The shift from prediction to reaction
The obscuring of transaction data forces a strategic pivot in MEV extraction. In the past, bots could predict profits by analyzing pending transactions. Now, they must react to the final state. This reduces the window of opportunity for traditional attacks and raises the barrier to entry for new extractors who lack the computational resources to simulate ZK-proof verification in real-time.
This change aligns with broader regulatory goals of reducing market manipulation. By making it harder to exploit pending transactions, ZK-rollups contribute to a more stable trading environment. However, it also means that MEV extraction becomes more technical and less accessible, potentially centralizing power among a few large players who can afford the necessary infrastructure.
Community reactions to MEV censorship
The Ethereum community has closely tracked the tension between transaction inclusion and censorship resistance, particularly as MEV-Boost relays gain prominence. Discussions on platforms like Reddit highlight the practical implications of OFAC-compliant blocks, with users noting improvements in non-compliant block ratios following the open-sourcing of MEV relays. This sentiment reflects a broader concern about the centralization of block-building power and its impact on network neutrality.
Developer and researcher perspectives
Key figures in the Ethereum ecosystem have voiced concerns about the bottleneck that MEV creates for censorship resistance. The debate often centers on the trade-offs between efficiency and decentralization, with some arguing that current MEV extraction mechanisms undermine the foundational principles of the network. These discussions are critical for understanding the long-term viability of MEV-Boost and similar technologies.
The ongoing dialogue within the community underscores the need for transparent and decentralized solutions to MEV extraction. As the ecosystem evolves, the focus remains on balancing efficiency with the core values of censorship resistance and decentralization.
Adjust your MEV watch strategy
Relay selection remains the primary defense against censorship. Validators should monitor MEV Watch daily to identify relays with high censoring rates or unstable uptime. Prioritizing relays with transparent audit logs and consistent block production reduces the risk of missing slots. Use the MEV-Boost leaderboards to diversify your relay set, ensuring no single provider controls a majority of your traffic.
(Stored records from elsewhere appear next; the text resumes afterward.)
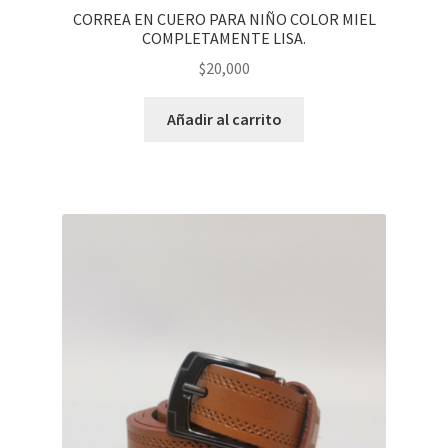
CORREA EN CUERO PARA NIÑO COLOR MIEL
COMPLETAMENTE LISA.
$
20,000
Añadir al carrito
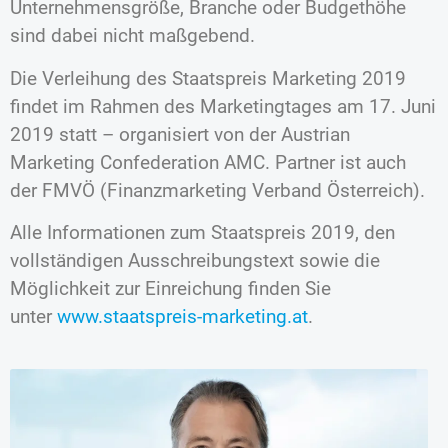
Unternehmensgröße, Branche oder Budgethöhe
sind dabei nicht maßgebend.
Die Verleihung des Staatspreis Marketing 2019
findet im Rahmen des Marketingtages am 17. Juni
2019 statt – organisiert von der Austrian
Marketing Confederation AMC. Partner ist auch
der FMVÖ (Finanzmarketing Verband Österreich).
Alle Informationen zum Staatspreis 2019, den
vollständigen Ausschreibungstext sowie die
Möglichkeit zur Einreichung finden Sie
unter
www.staatspreis-marketing.at
.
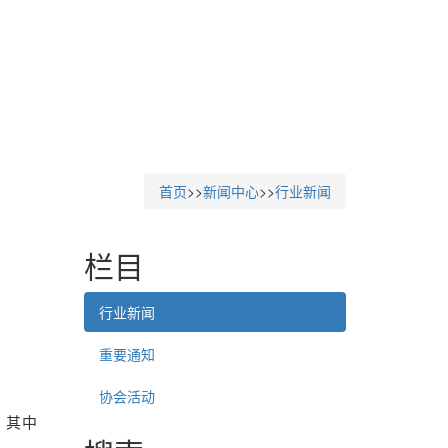
首页
>>
新闻中心
>>
行业新闻
栏目
行业新闻
重要通知
协会活动
，其中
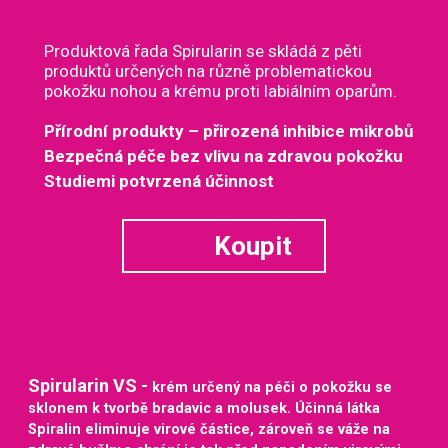
Produktová řada Spirularin se skládá z pěti
produktů určených na různě problematickou
pokožku nohou a krému proti labiálním oparům.
Přírodní produkty – přirozená inhibice mikrobů
Bezpečná péče bez vlivu na zdravou pokožku
Studiemi potvrzená účinnost
Koupit
Spirularin VS -
krém určený na péči o pokožku se
sklonem k tvorbě bradavic a molusek. Účinná látka
Spiralin eliminuje virové částice, zároveň se váže na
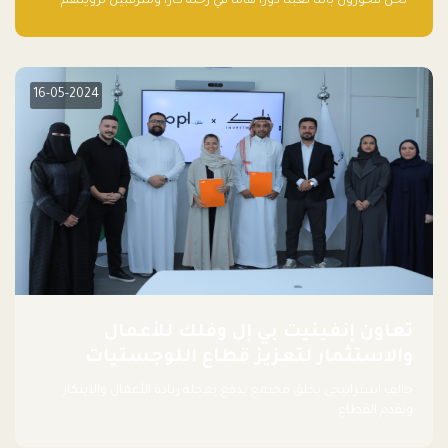
“نحن فخورون بأننا لعبنا دورًا هاما في رحلة كارا ومترقبين لرؤيتهم
يواصلون إحداث تأثير إيجابي على البيئة. إن التزامهم بالاستدامة ليس
جيدًا لكوكبنا فحسب، بل إنه جيد أيضًا للأعمال”.
16-05-2024
تعاون إنفينيت بي إل وفلك للأعمال
والاستثمار لتعزيز قطاع اللوجستيات
حالف استراتيجي يخلق مجتمع يدفع بعجلة ريادة الأعمال والابتكار
وتقدم القطاع.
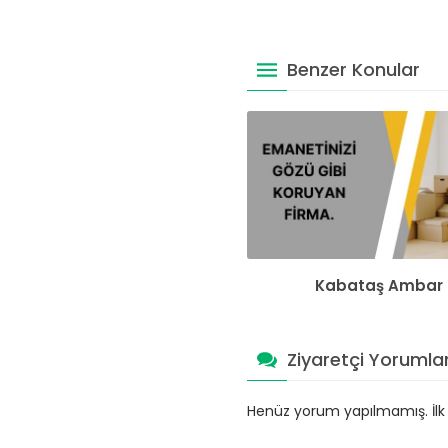
Benzer Konular
Kabataş Ambar
Ziyaretçi Yorumlar
Henüz yorum yapılmamış. İlk y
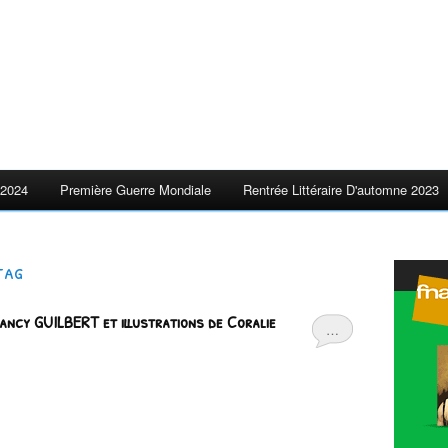
2024
Première Guerre Mondiale
Rentrée Littéraire D'automne 2023
tag
ancy GUILBERT et illustrations de Coralie
…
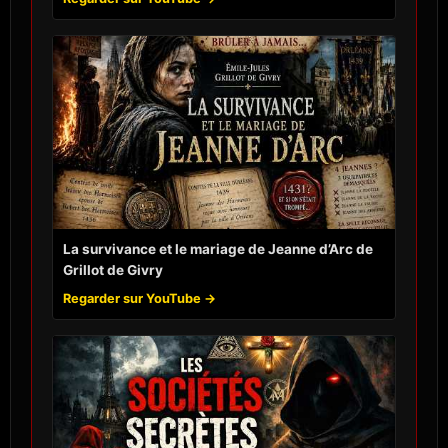
La survivance et le mariage de Jeanne d’Arc de
Grillot de Givry
Regarder sur YouTube →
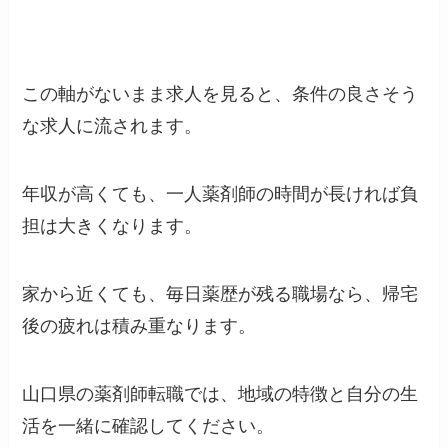
この軸がないまま求人を見ると、条件の良さそう
な求人に流されます。
年収が高くても、一人薬剤師の時間が長ければ負
担は大きくなります。
家から近くても、毎日薬歴が残る職場なら、帰宅
後の疲れは積み重なります。
山口県の薬剤師転職では、地域の特徴と自分の生
活を一緒に確認してください。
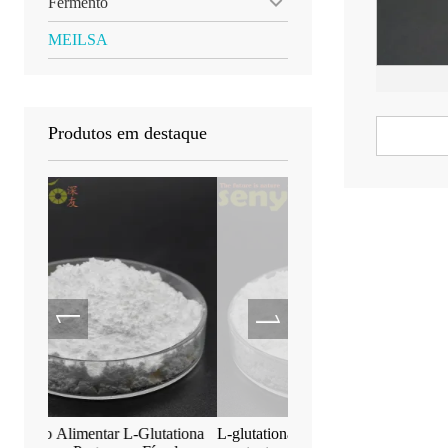
Fermento
MEILSA
Produtos em destaque
utationa
L-glutationa oxidada desintoxicante
S-acetil-L-glutationa an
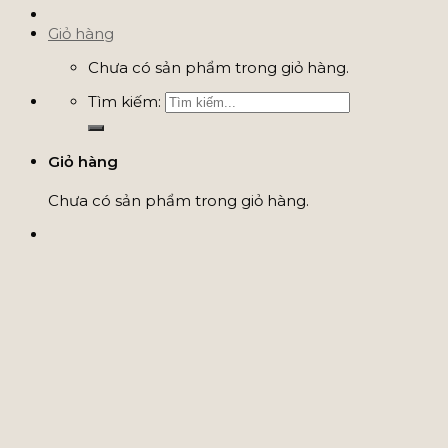
Giỏ hàng
Chưa có sản phẩm trong giỏ hàng.
Tìm kiếm:
Giỏ hàng
Chưa có sản phẩm trong giỏ hàng.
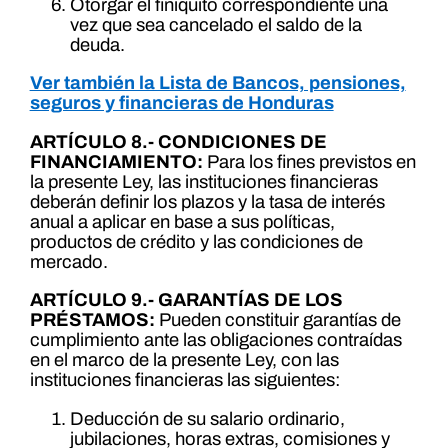
Otorgar el finiquito correspondiente una
vez que sea cancelado el saldo de la
deuda.
Ver también la Lista de Bancos, pensiones,
seguros y financieras de Honduras
ARTÍCULO 8.- CONDICIONES DE
FINANCIAMIENTO:
Para los fines previstos en
la presente Ley, las instituciones financieras
deberán definir los plazos y la tasa de interés
anual a aplicar en base a sus políticas,
productos de crédito y las condiciones de
mercado.
ARTÍCULO 9.- GARANTÍAS DE LOS
PRÉSTAMOS:
Pueden constituir garantías de
cumplimiento ante las obligaciones contraídas
en el marco de la presente Ley, con las
instituciones financieras las siguientes:
Deducción de su salario ordinario,
jubilaciones, horas extras, comisiones y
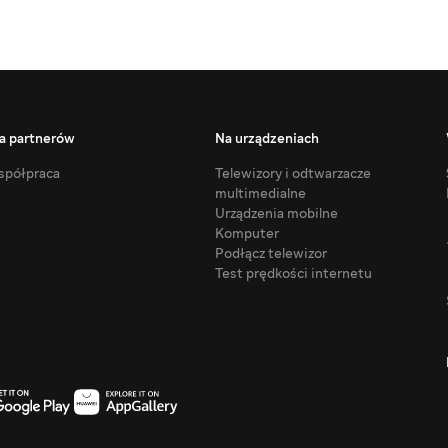
a partnerów
Na urządzeniach
półpraca
Telewizory i odtwarzacze
multimedialne
Urządzenia mobilne
Komputer
Podłącz telewizor
Test prędkości internetu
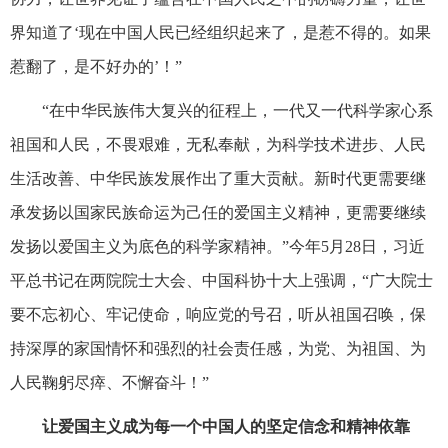
界知道了‘现在中国人民已经组织起来了，是惹不得的。如果
惹翻了，是不好办的’！”
“在中华民族伟大复兴的征程上，一代又一代科学家心系
祖国和人民，不畏艰难，无私奉献，为科学技术进步、人民
生活改善、中华民族发展作出了重大贡献。新时代更需要继
承发扬以国家民族命运为己任的爱国主义精神，更需要继续
发扬以爱国主义为底色的科学家精神。”今年5月28日，习近
平总书记在两院院士大会、中国科协十大上强调，“广大院士
要不忘初心、牢记使命，响应党的号召，听从祖国召唤，保
持深厚的家国情怀和强烈的社会责任感，为党、为祖国、为
人民鞠躬尽瘁、不懈奋斗！”
让爱国主义成为每一个中国人的坚定信念和精神依靠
Integrate ZK-aware strategies to mitigate extraction risks. As noted in 2026 ecosystem analyses, Flashbots SUAVE and similar privacy-focused protocols are shifting how MEV is extracted and redistributed. Validators can reduce exposure to front-running by routing transactions through these newer, privacy-preserving channels where available.
Adopt a multi-layered monitoring approach. Combine real-time alerts from MEV Watch with historical data analysis to spot patterns in censoring behavior. This allows you to preemptively switch relays before a blackout occurs, maintaining steady block production.
Frequently asked questions about MEV Watch
The separation of validation and block building through MEV-Boost has become a standard practice for Ethereum validators seeking to mitigate censorship risk. MEV Watch provides the necessary data to verify that relays are operating transparently, offering a clear view into who is building blocks and under what conditions.